*** Begin section ***

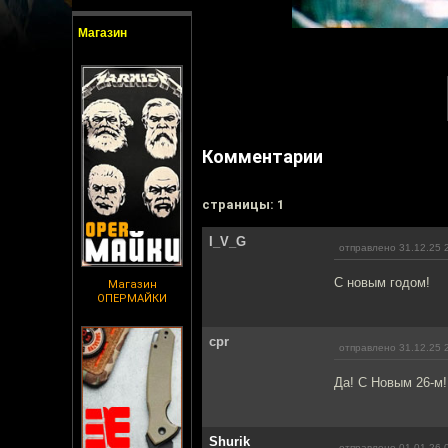
Магазин
Комментарии
cтраницы: 1
I_V_G
отправлено 31.12.25 
С новым годом!
Магазин
ОПЕРМАЙКИ
cpr
отправлено 31.12.25 
Да! С Новым 26-м!
Shurik
отправлено 01.01.26 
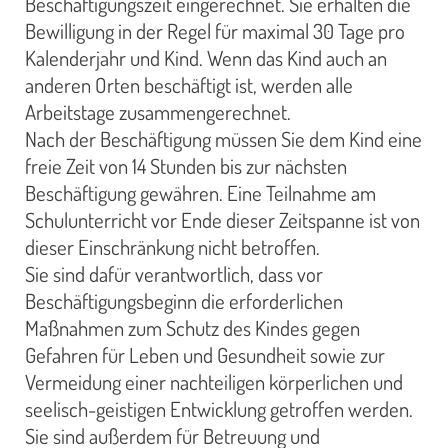
Beschäftigungszeit eingerechnet. Sie erhalten die
Bewilligung in der Regel für maximal 30 Tage pro
Kalenderjahr und Kind. Wenn das Kind auch an
anderen Orten beschäftigt ist, werden alle
Arbeitstage zusammengerechnet.
Nach der Beschäftigung müssen Sie dem Kind eine
freie Zeit von 14 Stunden bis zur nächsten
Beschäftigung gewähren. Eine Teilnahme am
Schulunterricht vor Ende dieser Zeitspanne ist von
dieser Einschränkung nicht betroffen.
Sie sind dafür verantwortlich, dass vor
Beschäftigungsbeginn die erforderlichen
Maßnahmen zum Schutz des Kindes gegen
Gefahren für Leben und Gesundheit sowie zur
Vermeidung einer nachteiligen körperlichen und
seelisch-geistigen Entwicklung getroffen werden.
Sie sind außerdem für Betreuung und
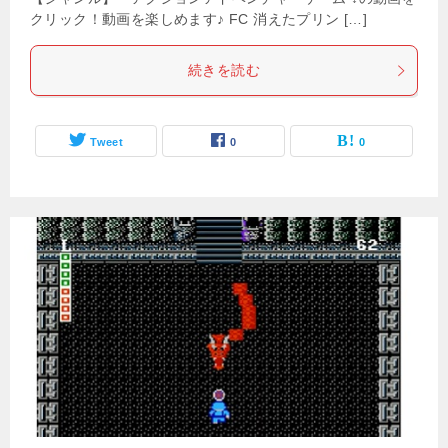
クリック！動画を楽しめます♪ FC 消えたプリン […]
続きを読む
Tweet
0
0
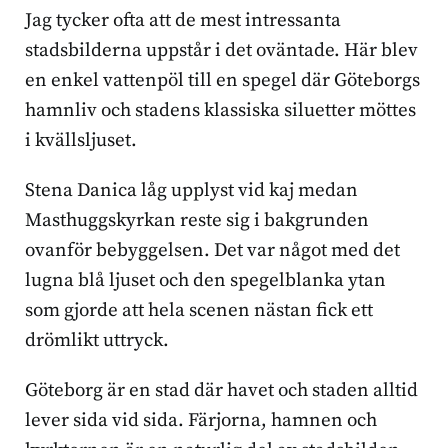
Jag tycker ofta att de mest intressanta
stadsbilderna uppstår i det oväntade. Här blev
en enkel vattenpöl till en spegel där Göteborgs
hamnliv och stadens klassiska siluetter möttes
i kvällsljuset.
Stena Danica låg upplyst vid kaj medan
Masthuggskyrkan reste sig i bakgrunden
ovanför bebyggelsen. Det var något med det
lugna blå ljuset och den spegelblanka ytan
som gjorde att hela scenen nästan fick ett
drömlikt uttryck.
Göteborg är en stad där havet och staden alltid
lever sida vid sida. Färjorna, hamnen och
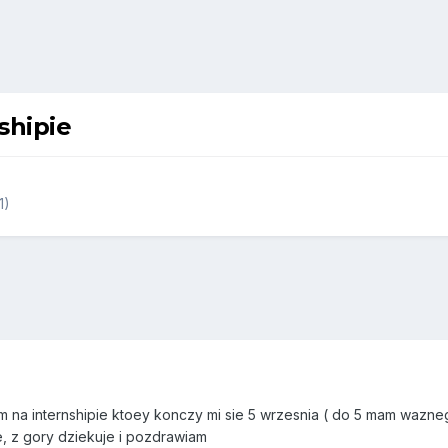
shipie
1)
m na internshipie ktoey konczy mi sie 5 wrzesnia ( do 5 mam wazne
, z gory dziekuje i pozdrawiam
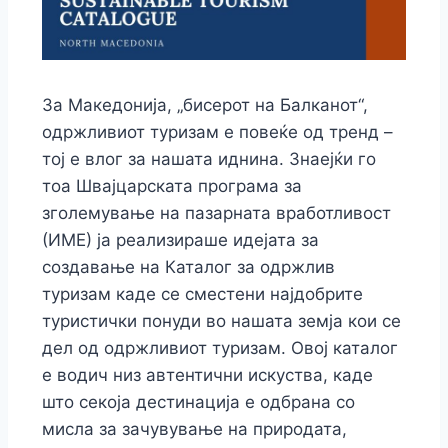
За Македонија, „бисерот на Балканот“,
одржливиот туризам е повеќе од тренд –
тој е влог за нашата иднина. Знаејќи го
тоа Швајцарската програма за
зголемување на пазарната вработливост
(ИМЕ) ја реализираше идејата за
создавање на Каталог за одржлив
туризам каде се сместени најдобрите
туристички понуди во нашата земја кои се
дел од одржливиот туризам. Овој каталог
е водич низ автентични искуства, каде
што секоја дестинација е одбрана со
мисла за зачувување на природата,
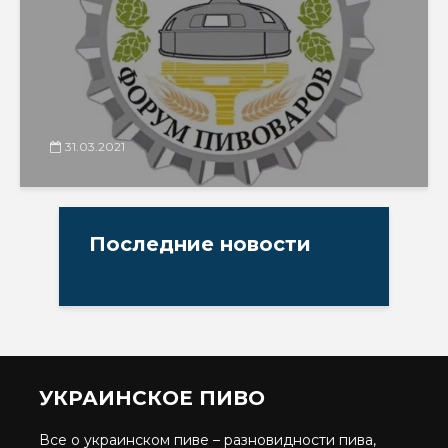
31.03.2021
Последние новости
УКРАИНСКОЕ ПИВО
Все о украинском пиве – разновидности пива,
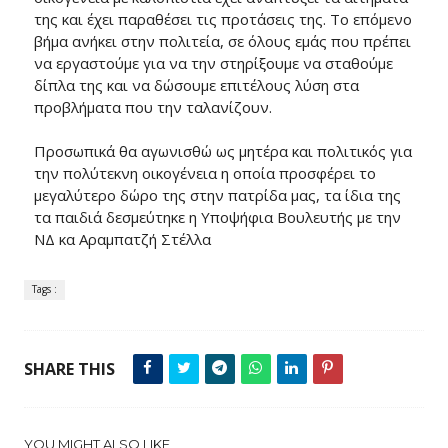
της και έχει παραθέσει τις προτάσεις της. Το επόμενο
βήμα ανήκει στην πολιτεία, σε όλους εμάς που πρέπει
να εργαστούμε για να την στηρίξουμε να σταθούμε
δίπλα της και να δώσουμε επιτέλους λύση στα
προβλήματα που την ταλανίζουν.
Προσωπικά θα αγωνισθώ ως μητέρα και πολιτικός για
την πολύτεκνη οικογένεια η οποία προσφέρει το
μεγαλύτερο δώρο της στην πατρίδα μας, τα ίδια της
τα παιδιά δεσμεύτηκε η Υποψήφια Βουλευτής με την
ΝΔ κα Αραμπατζή Στέλλα
Tags :
SHARE THIS
YOU MIGHT ALSO LIKE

*** End section ***

PROBLEM TO SOLVE>
Everything in the data except the pictures must appear in your answer unchanged.

RESULT FOR THIS TASK>
Магазин
Комментарии
cтраницы: 1
I_V_G
отправлено 31.12.25 
С новым годом!
Магазин
ОПЕРМАЙКИ
cpr
отправлено 31.12.25 
Да! С Новым 26-м!
Shurik
отправлено 01.01.26 
Beschäftigungszeit eingerechnet. Sie erhalten die
Bewilligung in der Regel für maximal 30 Tage pro
Kalenderjahr und Kind. Wenn das Kind auch an
anderen Orten beschäftigt ist, werden alle
Arbeitstage zusammengerechnet.
Nach der Beschäftigung müssen Sie dem Kind eine
freie Zeit von 14 Stunden bis zur nächsten
Beschäftigung gewähren. Eine Teilnahme am
Schulunterricht vor Ende dieser Zeitspanne ist von
dieser Einschränkung nicht betroffen.
Sie sind dafür verantwortlich, dass vor
Beschäftigungsbeginn die erforderlichen
Maßnahmen zum Schutz des Kindes gegen
Gefahren für Leben und Gesundheit sowie zur
Vermeidung einer nachteiligen körperlichen und
seelisch-geistigen Entwicklung getroffen werden.
Sie sind außerdem für Betreuung und
クリック！動画を楽しめます♪ FC 消えたプリン […]
続きを読む
Tweet
0
0
Jag tycker ofta att de mest intressanta
stadsbilderna uppstår i det oväntade. Här blev
en enkel vattenpöl till en spegel där Göteborgs
hamnliv och stadens klassiska siluetter möttes
i kvällsljuset.
Stena Danica låg upplyst vid kaj medan
Masthuggskyrkan reste sig i bakgrunden
ovanför bebyggelsen. Det var något med det
lugna blå ljuset och den spegelblanka ytan
som gjorde att hela scenen nästan fick ett
drömlikt uttryck.
Göteborg är en stad där havet och staden alltid
lever sida vid sida. Färjorna, hamnen och
shipie
1)
m na internshipie ktoey konczy mi sie 5 wrzesnia ( do 5 mam wazne
, z gory dziekuje i pozdrawiam
За Македонија, „бисерот на Балканот“,
одржливиот туризам е повеќе од тренд –
тој е влог за нашата иднина. Знаејќи го
тоа Швајцарската програма за
зголемување на пазарната вработливост
(ИМЕ) ја реализираше идејата за
создавање на Каталог за одржлив
туризам каде се сместени најдобрите
туристички понуди во нашата земја кои се
дел од одржливиот туризам. Овој каталог
е водич низ автентични искуства, каде
што секоја дестинација е одбрана со
мисла за зачувување на природата,
31.03.2021
Последние новости
УКРАИНСКОЕ ПИВО
Все о украинском пиве – разновидности пива,
της και έχει παραθέσει τις προτάσεις της. Το επόμενο
βήμα ανήκει στην πολιτεία, σε όλους εμάς που πρέπει
να εργαστούμε για να την στηρίξουμε να σταθούμε
δίπλα της και να δώσουμε επιτέλους λύση στα
προβλήματα που την ταλανίζουν.
Προσωπικά θα αγωνισθώ ως μητέρα και πολιτικός για
την πολύτεκνη οικογένεια η οποία προσφέρει το
μεγαλύτερο δώρο της στην πατρίδα μας, τα ίδια της
τα παιδιά δεσμεύτηκε η Υποψήφια Βουλευτής με την
ΝΔ κα Αραμπατζή Στέλλα
Tags :
SHARE THIS
YOU MIGHT ALSO LIKE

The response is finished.